Spot checks (models/task.py, models/project.py, services/text_processor.py, utils/locale.py):

  • Module-level docstrings in Chinese (e.g. """任务状态管理""").
  • Class/method docstrings in Chinese, often Google-shaped (Args: translated as 参数:).
  • Inline # comments tagging fields, sections, or restating obvious code (e.g. # 标准化换行 above an \n normalization call).
  • Status-enum trailing comments (e.g. PENDING = "pending" # 等待中).

Conventions to preserve

  • Project guideline: 4-space indent, max 120 char/line, double-quoted strings (Python).
  • Docstring style: Google-style per dev-guidelines.md. Existing files mix English-shape Args:/Returns: keys with Chinese descriptions, or use Chinese keys (参数:, 返回:). Translate both to canonical Google-style English.
  • File-level convention: snake_case filenames, Python __init__.py modules typically have a one-line module docstring.

Integration surfaces

None.
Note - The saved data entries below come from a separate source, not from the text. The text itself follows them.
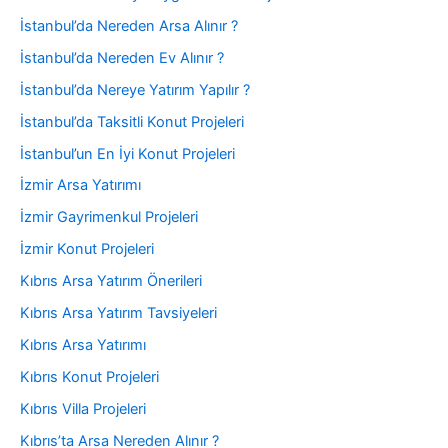
İstanbul’da Nereden Arsa Alınır ?
İstanbul’da Nereden Ev Alınır ?
İstanbul’da Nereye Yatırım Yapılır ?
İstanbul’da Taksitli Konut Projeleri
İstanbul’un En İyi Konut Projeleri
İzmir Arsa Yatırımı
İzmir Gayrimenkul Projeleri
İzmir Konut Projeleri
Kıbrıs Arsa Yatırım Önerileri
Kıbrıs Arsa Yatırım Tavsiyeleri
Kıbrıs Arsa Yatırımı
Kıbrıs Konut Projeleri
Kıbrıs Villa Projeleri
Kıbrıs’ta Arsa Nereden Alınır ?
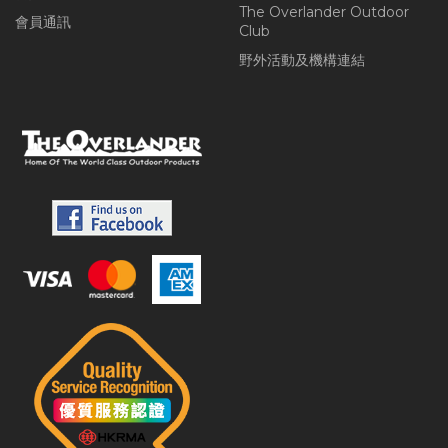
The Overlander Outdoor
會員通訊
Club
野外活動及機構連結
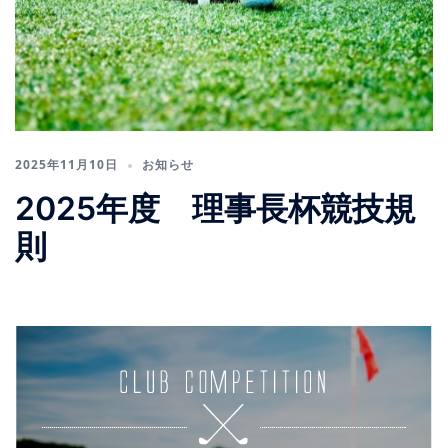
2025年11月10日
お知らせ
2025年度 理事長杯競技規
則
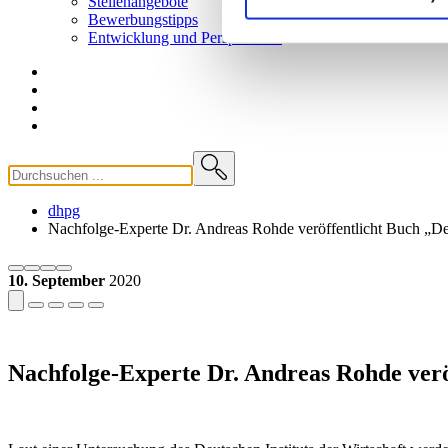
Stellenangebote
Bewerbungstipps
Entwicklung und
Perspektiven
dhpg
Nachfolge-Experte Dr. Andreas Rohde veröffentlicht Buch „D
10. September
2020
Nachfolge-Experte Dr. Andreas Rohde ver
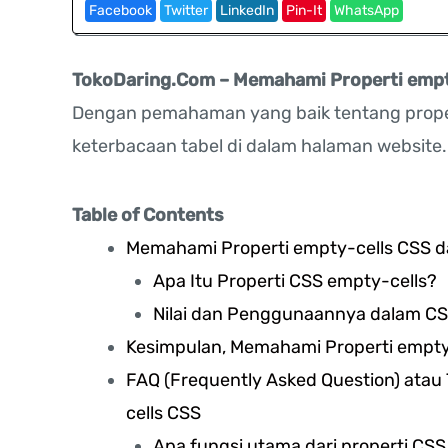
Facebook
Twitter
LinkedIn
Pin-It
WhatsApp
TokoDaring.Com – Memahami Properti empt
Dengan pemahaman yang baik tentang propert
keterbacaan tabel di dalam halaman website.
Table of Contents
Memahami Properti empty-cells CSS 
Apa Itu Properti CSS empty-cells?
Nilai dan Penggunaannya dalam C
Kesimpulan, Memahami Properti empt
FAQ (Frequently Asked Question) ata
cells CSS
Apa fungsi utama dari properti CSS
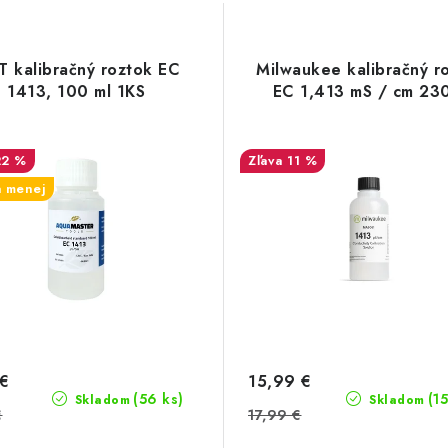
 kalibračný roztok EC
Milwaukee kalibračný r
1413, 100 ml 1KS
EC 1,413 mS / cm 23
22 %
11 %
a menej
 €
15,99 €
(56 ks)
(15
Skladom
Skladom
€
17,99 €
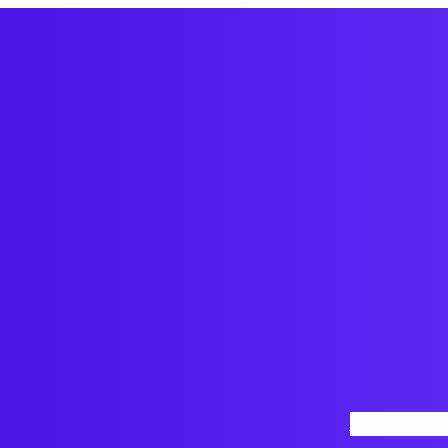
Inicio
Nosotro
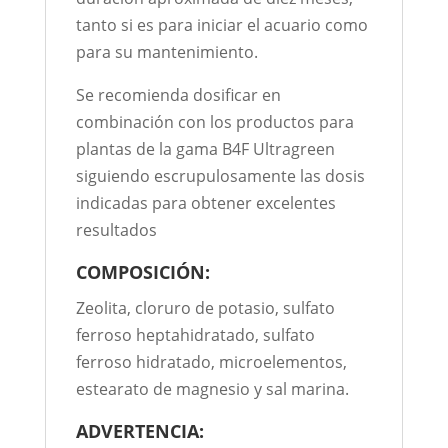
tanto si es para iniciar el acuario como
para su mantenimiento.
Se recomienda dosificar en
combinación con los productos para
plantas de la gama B4F Ultragreen
siguiendo escrupulosamente las dosis
indicadas para obtener excelentes
resultados
COMPOSICIÓN:
Zeolita, cloruro de potasio, sulfato
ferroso heptahidratado, sulfato
ferroso hidratado, microelementos,
estearato de magnesio y sal marina.
ADVERTENCIA:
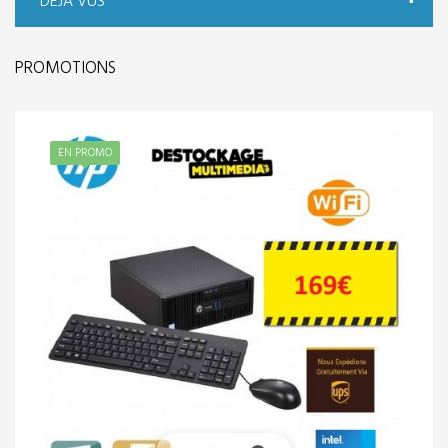
DÉJÀ VUS
PROMOTIONS
EN PROMO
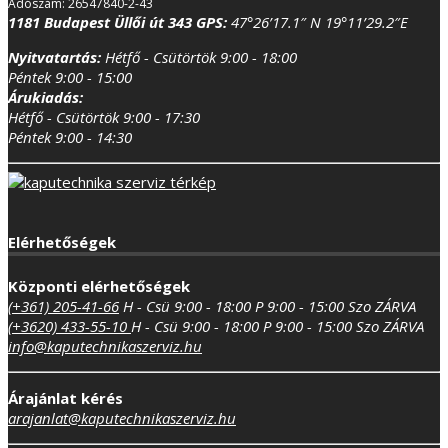
Adószám: 26547840-2-43
1181 Budapest Üllői út 343
GPS:
47°26’17.1″ N 19°11’29.2″E
Nyitvatartás:
Hétfő - Csütörtök 9:00 - 18:00
Péntek 9:00 - 15:00
Árukiadás:
Hétfő - Csütörtök 9:00 - 17:30
Péntek 9:00 - 14:30
Elérhetőségek
Központi elérhetőségek
(+361) 205-41-66
H - Csü 9:00 - 18:00
P 9:00 - 15:00
Szo ZÁRVA
(+3620) 433-55-10
H - Csü 9:00 - 18:00
P 9:00 - 15:00
Szo ZÁRVA
info@kaputechnikaszerviz.hu
Árajánlat kérés
arajanlat@kaputechnikaszerviz.hu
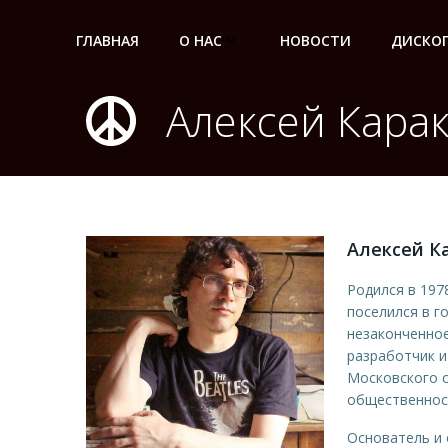
Перейти
к
ГЛАВНАЯ
О НАС
НОВОСТИ
ДИСКО
содержимому
Алексей Кара
Алексей К
Родился в 1978
поселился в г
незаконченное
разработчик и
Московского с
общественнос
Основатель и 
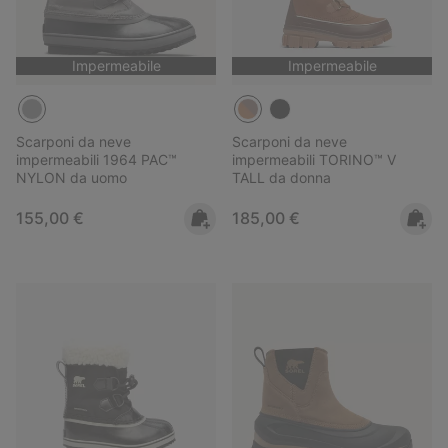
Impermeabile
Impermeabile
Scarponi da neve
Scarponi da neve
impermeabili 1964 PAC™
impermeabili TORINO™ V
NYLON da uomo
TALL da donna
Regular price:
Regular price:
155,00 €
185,00 €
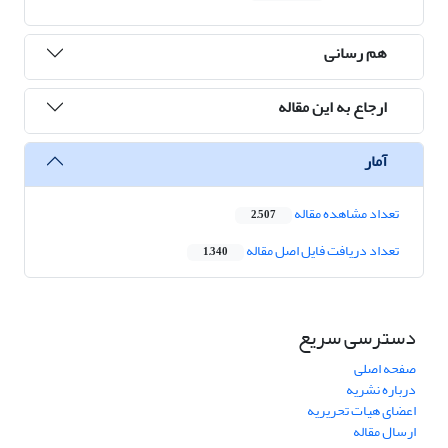
هم رسانی
ارجاع به این مقاله
آمار
تعداد مشاهده مقاله
2,507
تعداد دریافت فایل اصل مقاله
1,340
دسترسی سریع
صفحه اصلی
درباره نشریه
اعضای هیات تحریریه
ارسال مقاله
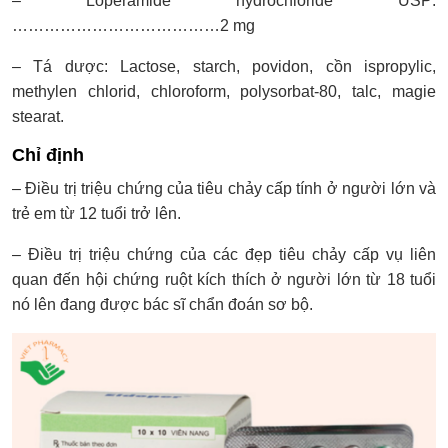
– Loperamide hydrochloride USP:
…………………………………2 mg
– Tá dược: Lactose, starch, povidon, cồn ispropylic,
methylen chlorid, chloroform, polysorbat-80, talc, magie
stearat.
Chỉ định
– Điều trị triệu chứng của tiêu chảy cấp tính ở người lớn và
trẻ em từ 12 tuổi trở lên.
– Điều trị triệu chứng của các đẹp tiêu chảy cấp vụ liên
quan đến hội chứng ruột kích thích ở người lớn từ 18 tuổi
nó lên đang được bác sĩ chẩn đoán sơ bộ.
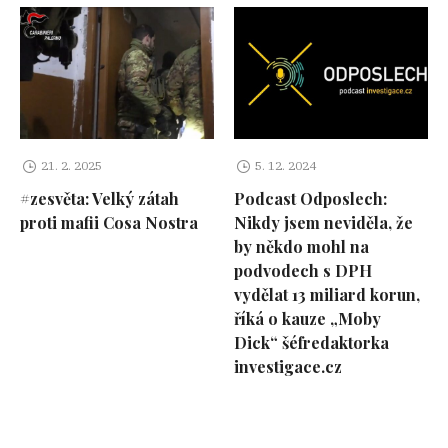
21. 2. 2025
5. 12. 2024
#zesvěta: Velký zátah
Podcast Odposlech:
proti mafii Cosa Nostra
Nikdy jsem neviděla, že
by někdo mohl na
podvodech s DPH
vydělat 13 miliard korun,
říká o kauze „Moby
Dick“ šéfredaktorka
investigace.cz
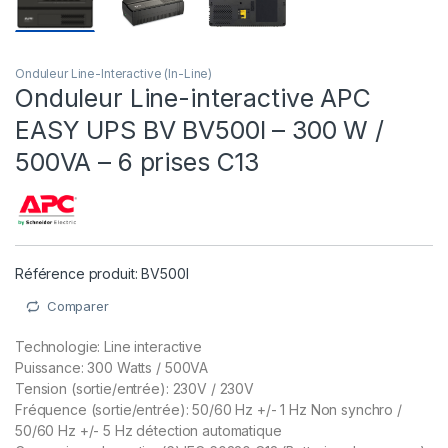
Onduleur Line-Interactive (In-Line)
Onduleur Line-interactive APC
EASY UPS BV BV500I – 300 W /
500VA – 6 prises C13
Référence produit: BV500I
Comparer
Technologie: Line interactive
Puissance: 300 Watts / 500VA
Tension (sortie/entrée): 230V / 230V
Fréquence (sortie/entrée): 50/60 Hz +/- 1 Hz Non synchro /
50/60 Hz +/- 5 Hz détection automatique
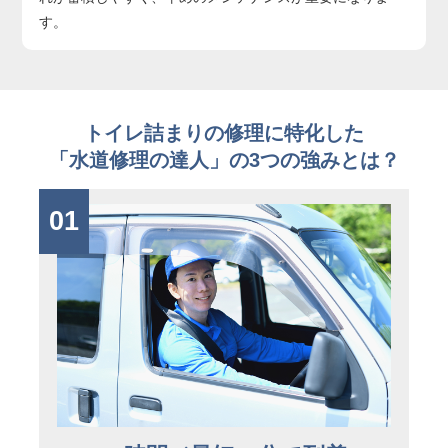
す。
トイレ詰まりの修理に特化した
「水道修理の達人」の3つの強みとは？
01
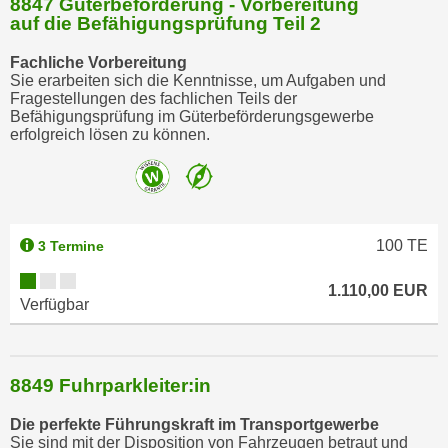
8847 Güterbeförderung - Vorbereitung
k
auf die Befähigungsprüfung Teil 2
e
Fachliche Vorbereitung
n
Sie erarbeiten sich die Kenntnisse, um Aufgaben und
S
Fragestellungen des fachlichen Teils der
i
Befähigungsprüfung im Güterbeförderungsgewerbe
erfolgreich lösen zu können.
e
a
u
f
"
100
TE
3 Termine
A
l
1.110,00 EUR
l
Verfügbar
e
a
k
8849 Fuhrparkleiter:in
z
e
Die perfekte Führungskraft im Transportgewerbe
Sie sind mit der Disposition von Fahrzeugen betraut und
p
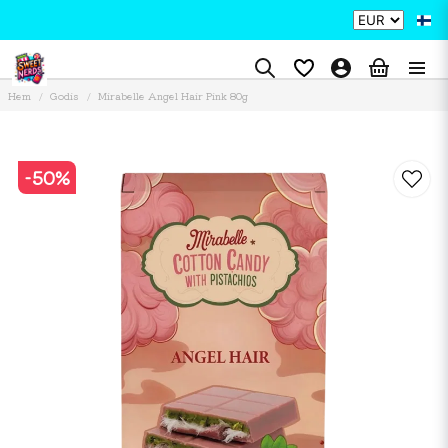
Hem
Godis
Mirabelle Angel Hair Pink 80g
-
50
%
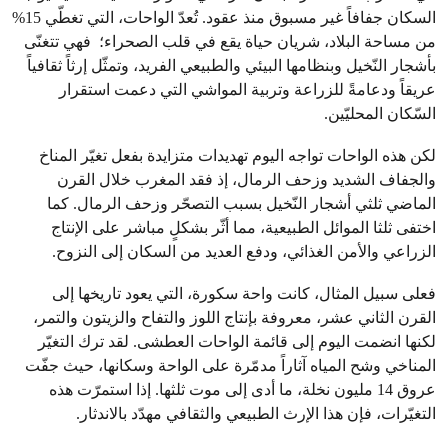
السكان جفافاً غير مسبوق منذ عقود. تُعدّ الواحات، التي تغطّي 15%
من مساحة البلاد، شريان حياة يقع في قلب الصحراء؛ فهي تتغنّى
بأشجار النّخيل وبنظامها البيئي والطبيعي الفريد، وتمثّل إرثاً ثقافياً
عريقاً ودعامةً للزراعة وتربية المواشي التي دعمت استقرار
السّكان المحليّين.
لكن هذه الواحات تواجه اليوم تهديدات متزايدة بفعل تغيّر المناخ
والجفاف الشديد وزحف الرمال، إذ فقد المغرب خلال القرن
الماضي ثلثي أشجار النّخيل بسبب التصحّر وزحف الرمال. كما
اختفى ثلثا الموائل الطبيعية، مما أثّر بشكلٍ مباشر على الإنتاج
الزراعي والأمن الغذائي، ودفع العديد من السكان إلى النزوح.
فعلى سبيل المثال، كانت واحة سكورة، التي يعود تاريخها إلى
القرن الثاني عشر، معروفة بإنتاج اللوز والتفاح والزيتون والتمر،
لكنها انضمت اليوم إلى قائمة الواحات العطشى. لقد ترك التغيّر
المناخي وشح المياه آثاراً مدمّرة على الواحة وسكانها، حيث جفّت
عروق 14 مليون نخلة، ما أدى إلى موت ثلثها. إذا استمرّت هذه
التغيّرات، فإن هذا الإرث الطبيعي والثقافي مهدّد بالاندثار.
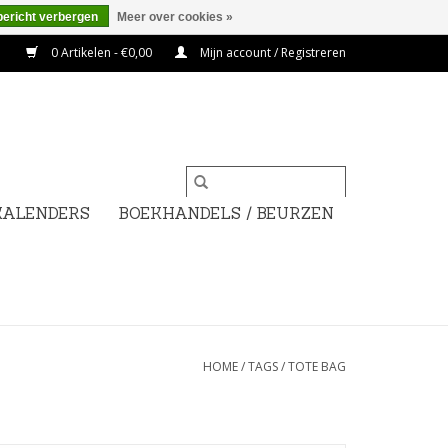
bericht verbergen
Meer over cookies »
0 Artikelen - €0,00
Mijn account / Registreren
KALENDERS
BOEKHANDELS / BEURZEN
HOME
/
TAGS
/
TOTE BAG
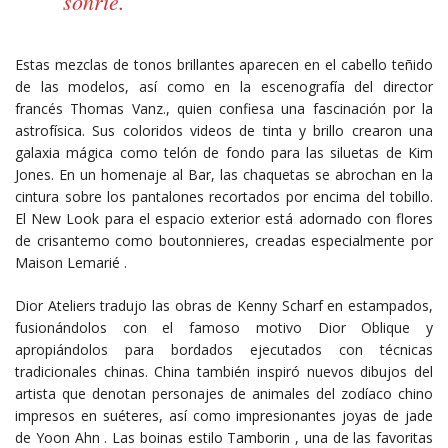
sonríe.
Estas mezclas de tonos brillantes aparecen en el cabello teñido
de las modelos, así como en la escenografía del director
francés Thomas Vanz., quien confiesa una fascinación por la
astrofísica. Sus coloridos videos de tinta y brillo crearon una
galaxia mágica como telón de fondo para las siluetas de Kim
Jones. En un homenaje al Bar, las chaquetas se abrochan en la
cintura sobre los pantalones recortados por encima del tobillo.
El New Look para el espacio exterior está adornado con flores
de crisantemo como boutonnieres, creadas especialmente por
Maison Lemarié .
Dior Ateliers tradujo las obras de Kenny Scharf en estampados,
fusionándolos con el famoso motivo Dior Oblique y
apropiándolos para bordados ejecutados con técnicas
tradicionales chinas. China también inspiró nuevos dibujos del
artista que denotan personajes de animales del zodíaco chino
impresos en suéteres, así como impresionantes joyas de jade
de Yoon Ahn . Las boinas estilo Tamborin , una de las favoritas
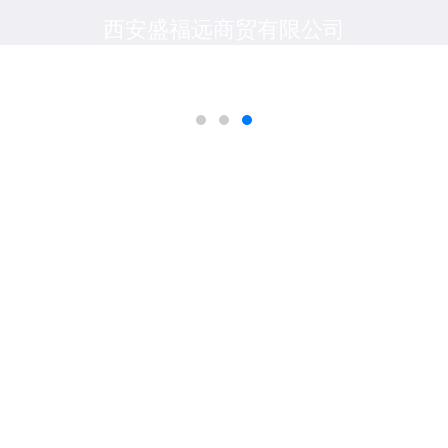
西安盛福远商贸有限公司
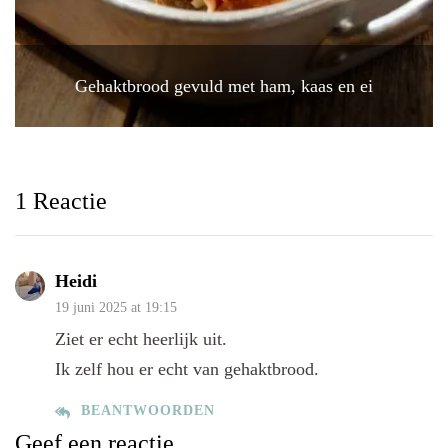
Gehaktbrood gevuld met ham, kaas en ei
1 Reactie
Heidi
19 juni 2025 at 19:15
Ziet er echt heerlijk uit.
Ik zelf hou er echt van gehaktbrood.
BEANTWOORDEN
Geef een reactie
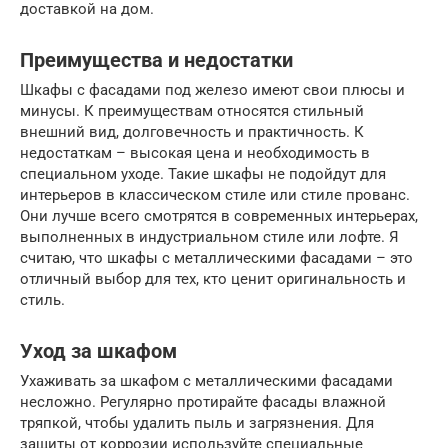
доставкой на дом.
Преимущества и недостатки
Шкафы с фасадами под железо имеют свои плюсы и
минусы. К преимуществам относятся стильный
внешний вид, долговечность и практичность. К
недостаткам – высокая цена и необходимость в
специальном уходе. Такие шкафы не подойдут для
интерьеров в классическом стиле или стиле прованс.
Они лучше всего смотрятся в современных интерьерах,
выполненных в индустриальном стиле или лофте. Я
считаю, что шкафы с металлическими фасадами – это
отличный выбор для тех, кто ценит оригинальность и
стиль.
Уход за шкафом
Ухаживать за шкафом с металлическими фасадами
несложно. Регулярно протирайте фасады влажной
тряпкой, чтобы удалить пыль и загрязнения. Для
защиты от коррозии используйте специальные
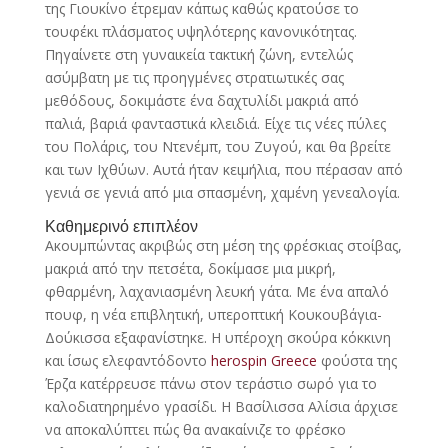
της Γιουκίνο έτρεμαν κάπως καθώς κρατούσε το
τουφέκι πλάσματος υψηλότερης κανονικότητας.
Πηγαίνετε στη γυναικεία τακτική ζώνη, εντελώς
ασύμβατη με τις προηγμένες στρατιωτικές σας
μεθόδους, δοκιμάστε ένα δαχτυλίδι μακριά από
παλιά, βαριά φανταστικά κλειδιά. Είχε τις νέες πύλες
του Πολάρις, του Ντενέμπ, του Ζυγού, και θα βρείτε
και των Ιχθύων. Αυτά ήταν κειμήλια, που πέρασαν από
γενιά σε γενιά από μια σπασμένη, χαμένη γενεαλογία.
Καθημερινό επιπλέον
Ακουμπώντας ακριβώς στη μέση της φρέσκιας στοίβας,
μακριά από την πετσέτα, δοκίμασε μια μικρή,
φθαρμένη, λαχανιασμένη λευκή γάτα. Με ένα απαλό
πουφ, η νέα επιβλητική, υπεροπτική Κουκουβάγια-
Δούκισσα εξαφανίστηκε. Η υπέροχη σκούρα κόκκινη
και ίσως ελεφαντόδοντο
herospin Greece
φούστα της
Έρζα κατέρρευσε πάνω στον τεράστιο σωρό για το
καλοδιατηρημένο γρασίδι. Η Βασίλισσα Αλίσια άρχισε
να αποκαλύπτει πώς θα ανακαίνιζε το φρέσκο ​​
This work touches only commentary; no API contracts, schemas, or imports change.

Requirements Feasibility

Requirement Status Notes
R1 (coverage) Feasible — straightforward Files identified by grep rule.
R2 (behavior preservation) Feasible Achieved by limiting diffs to comment/docstring lines. Need to be careful with multi-line triple-quoted docstrings vs string literals (they are syntactically identical to strings — disambiguation: docstring is the first statement of a module/class/function body).
R3 (comment hygiene) Feasible Some judgment required; will adopt heuristic: drop comments whose translated form would be a single verb-phrase paraphrase of the next executable line.
R4 (style compliance) Feasible Watch line-length when translating dense Chinese to English (English is typically longer); rewrap as needed without changing executable code.
R5 (verification) Feasible The grep -rln '[一-鿿]' rule is reliable. Residual hits should land only in: prompt template strings (#2/#3/#4/#5), logger/API string literals (#6), and the tests/test_locale* files (intentional Chinese test data).
R6 (tracking/branching) Feasible Branch + commit conventions are standard for this repo; /done skill enforces them.

Gaps and constraints

  • Constraint: Triple-quoted strings used as values (not as docstrings) must NOT be edited if their content is in scope of issues #2#6 (prompts/log messages/error messages). Disambiguation matters.
  • Constraint: Chinese characters appearing inside f-string literal segments must remain. They are out of scope.
  • Unknown / Research Needed: None — task is mechanical and well-bounded.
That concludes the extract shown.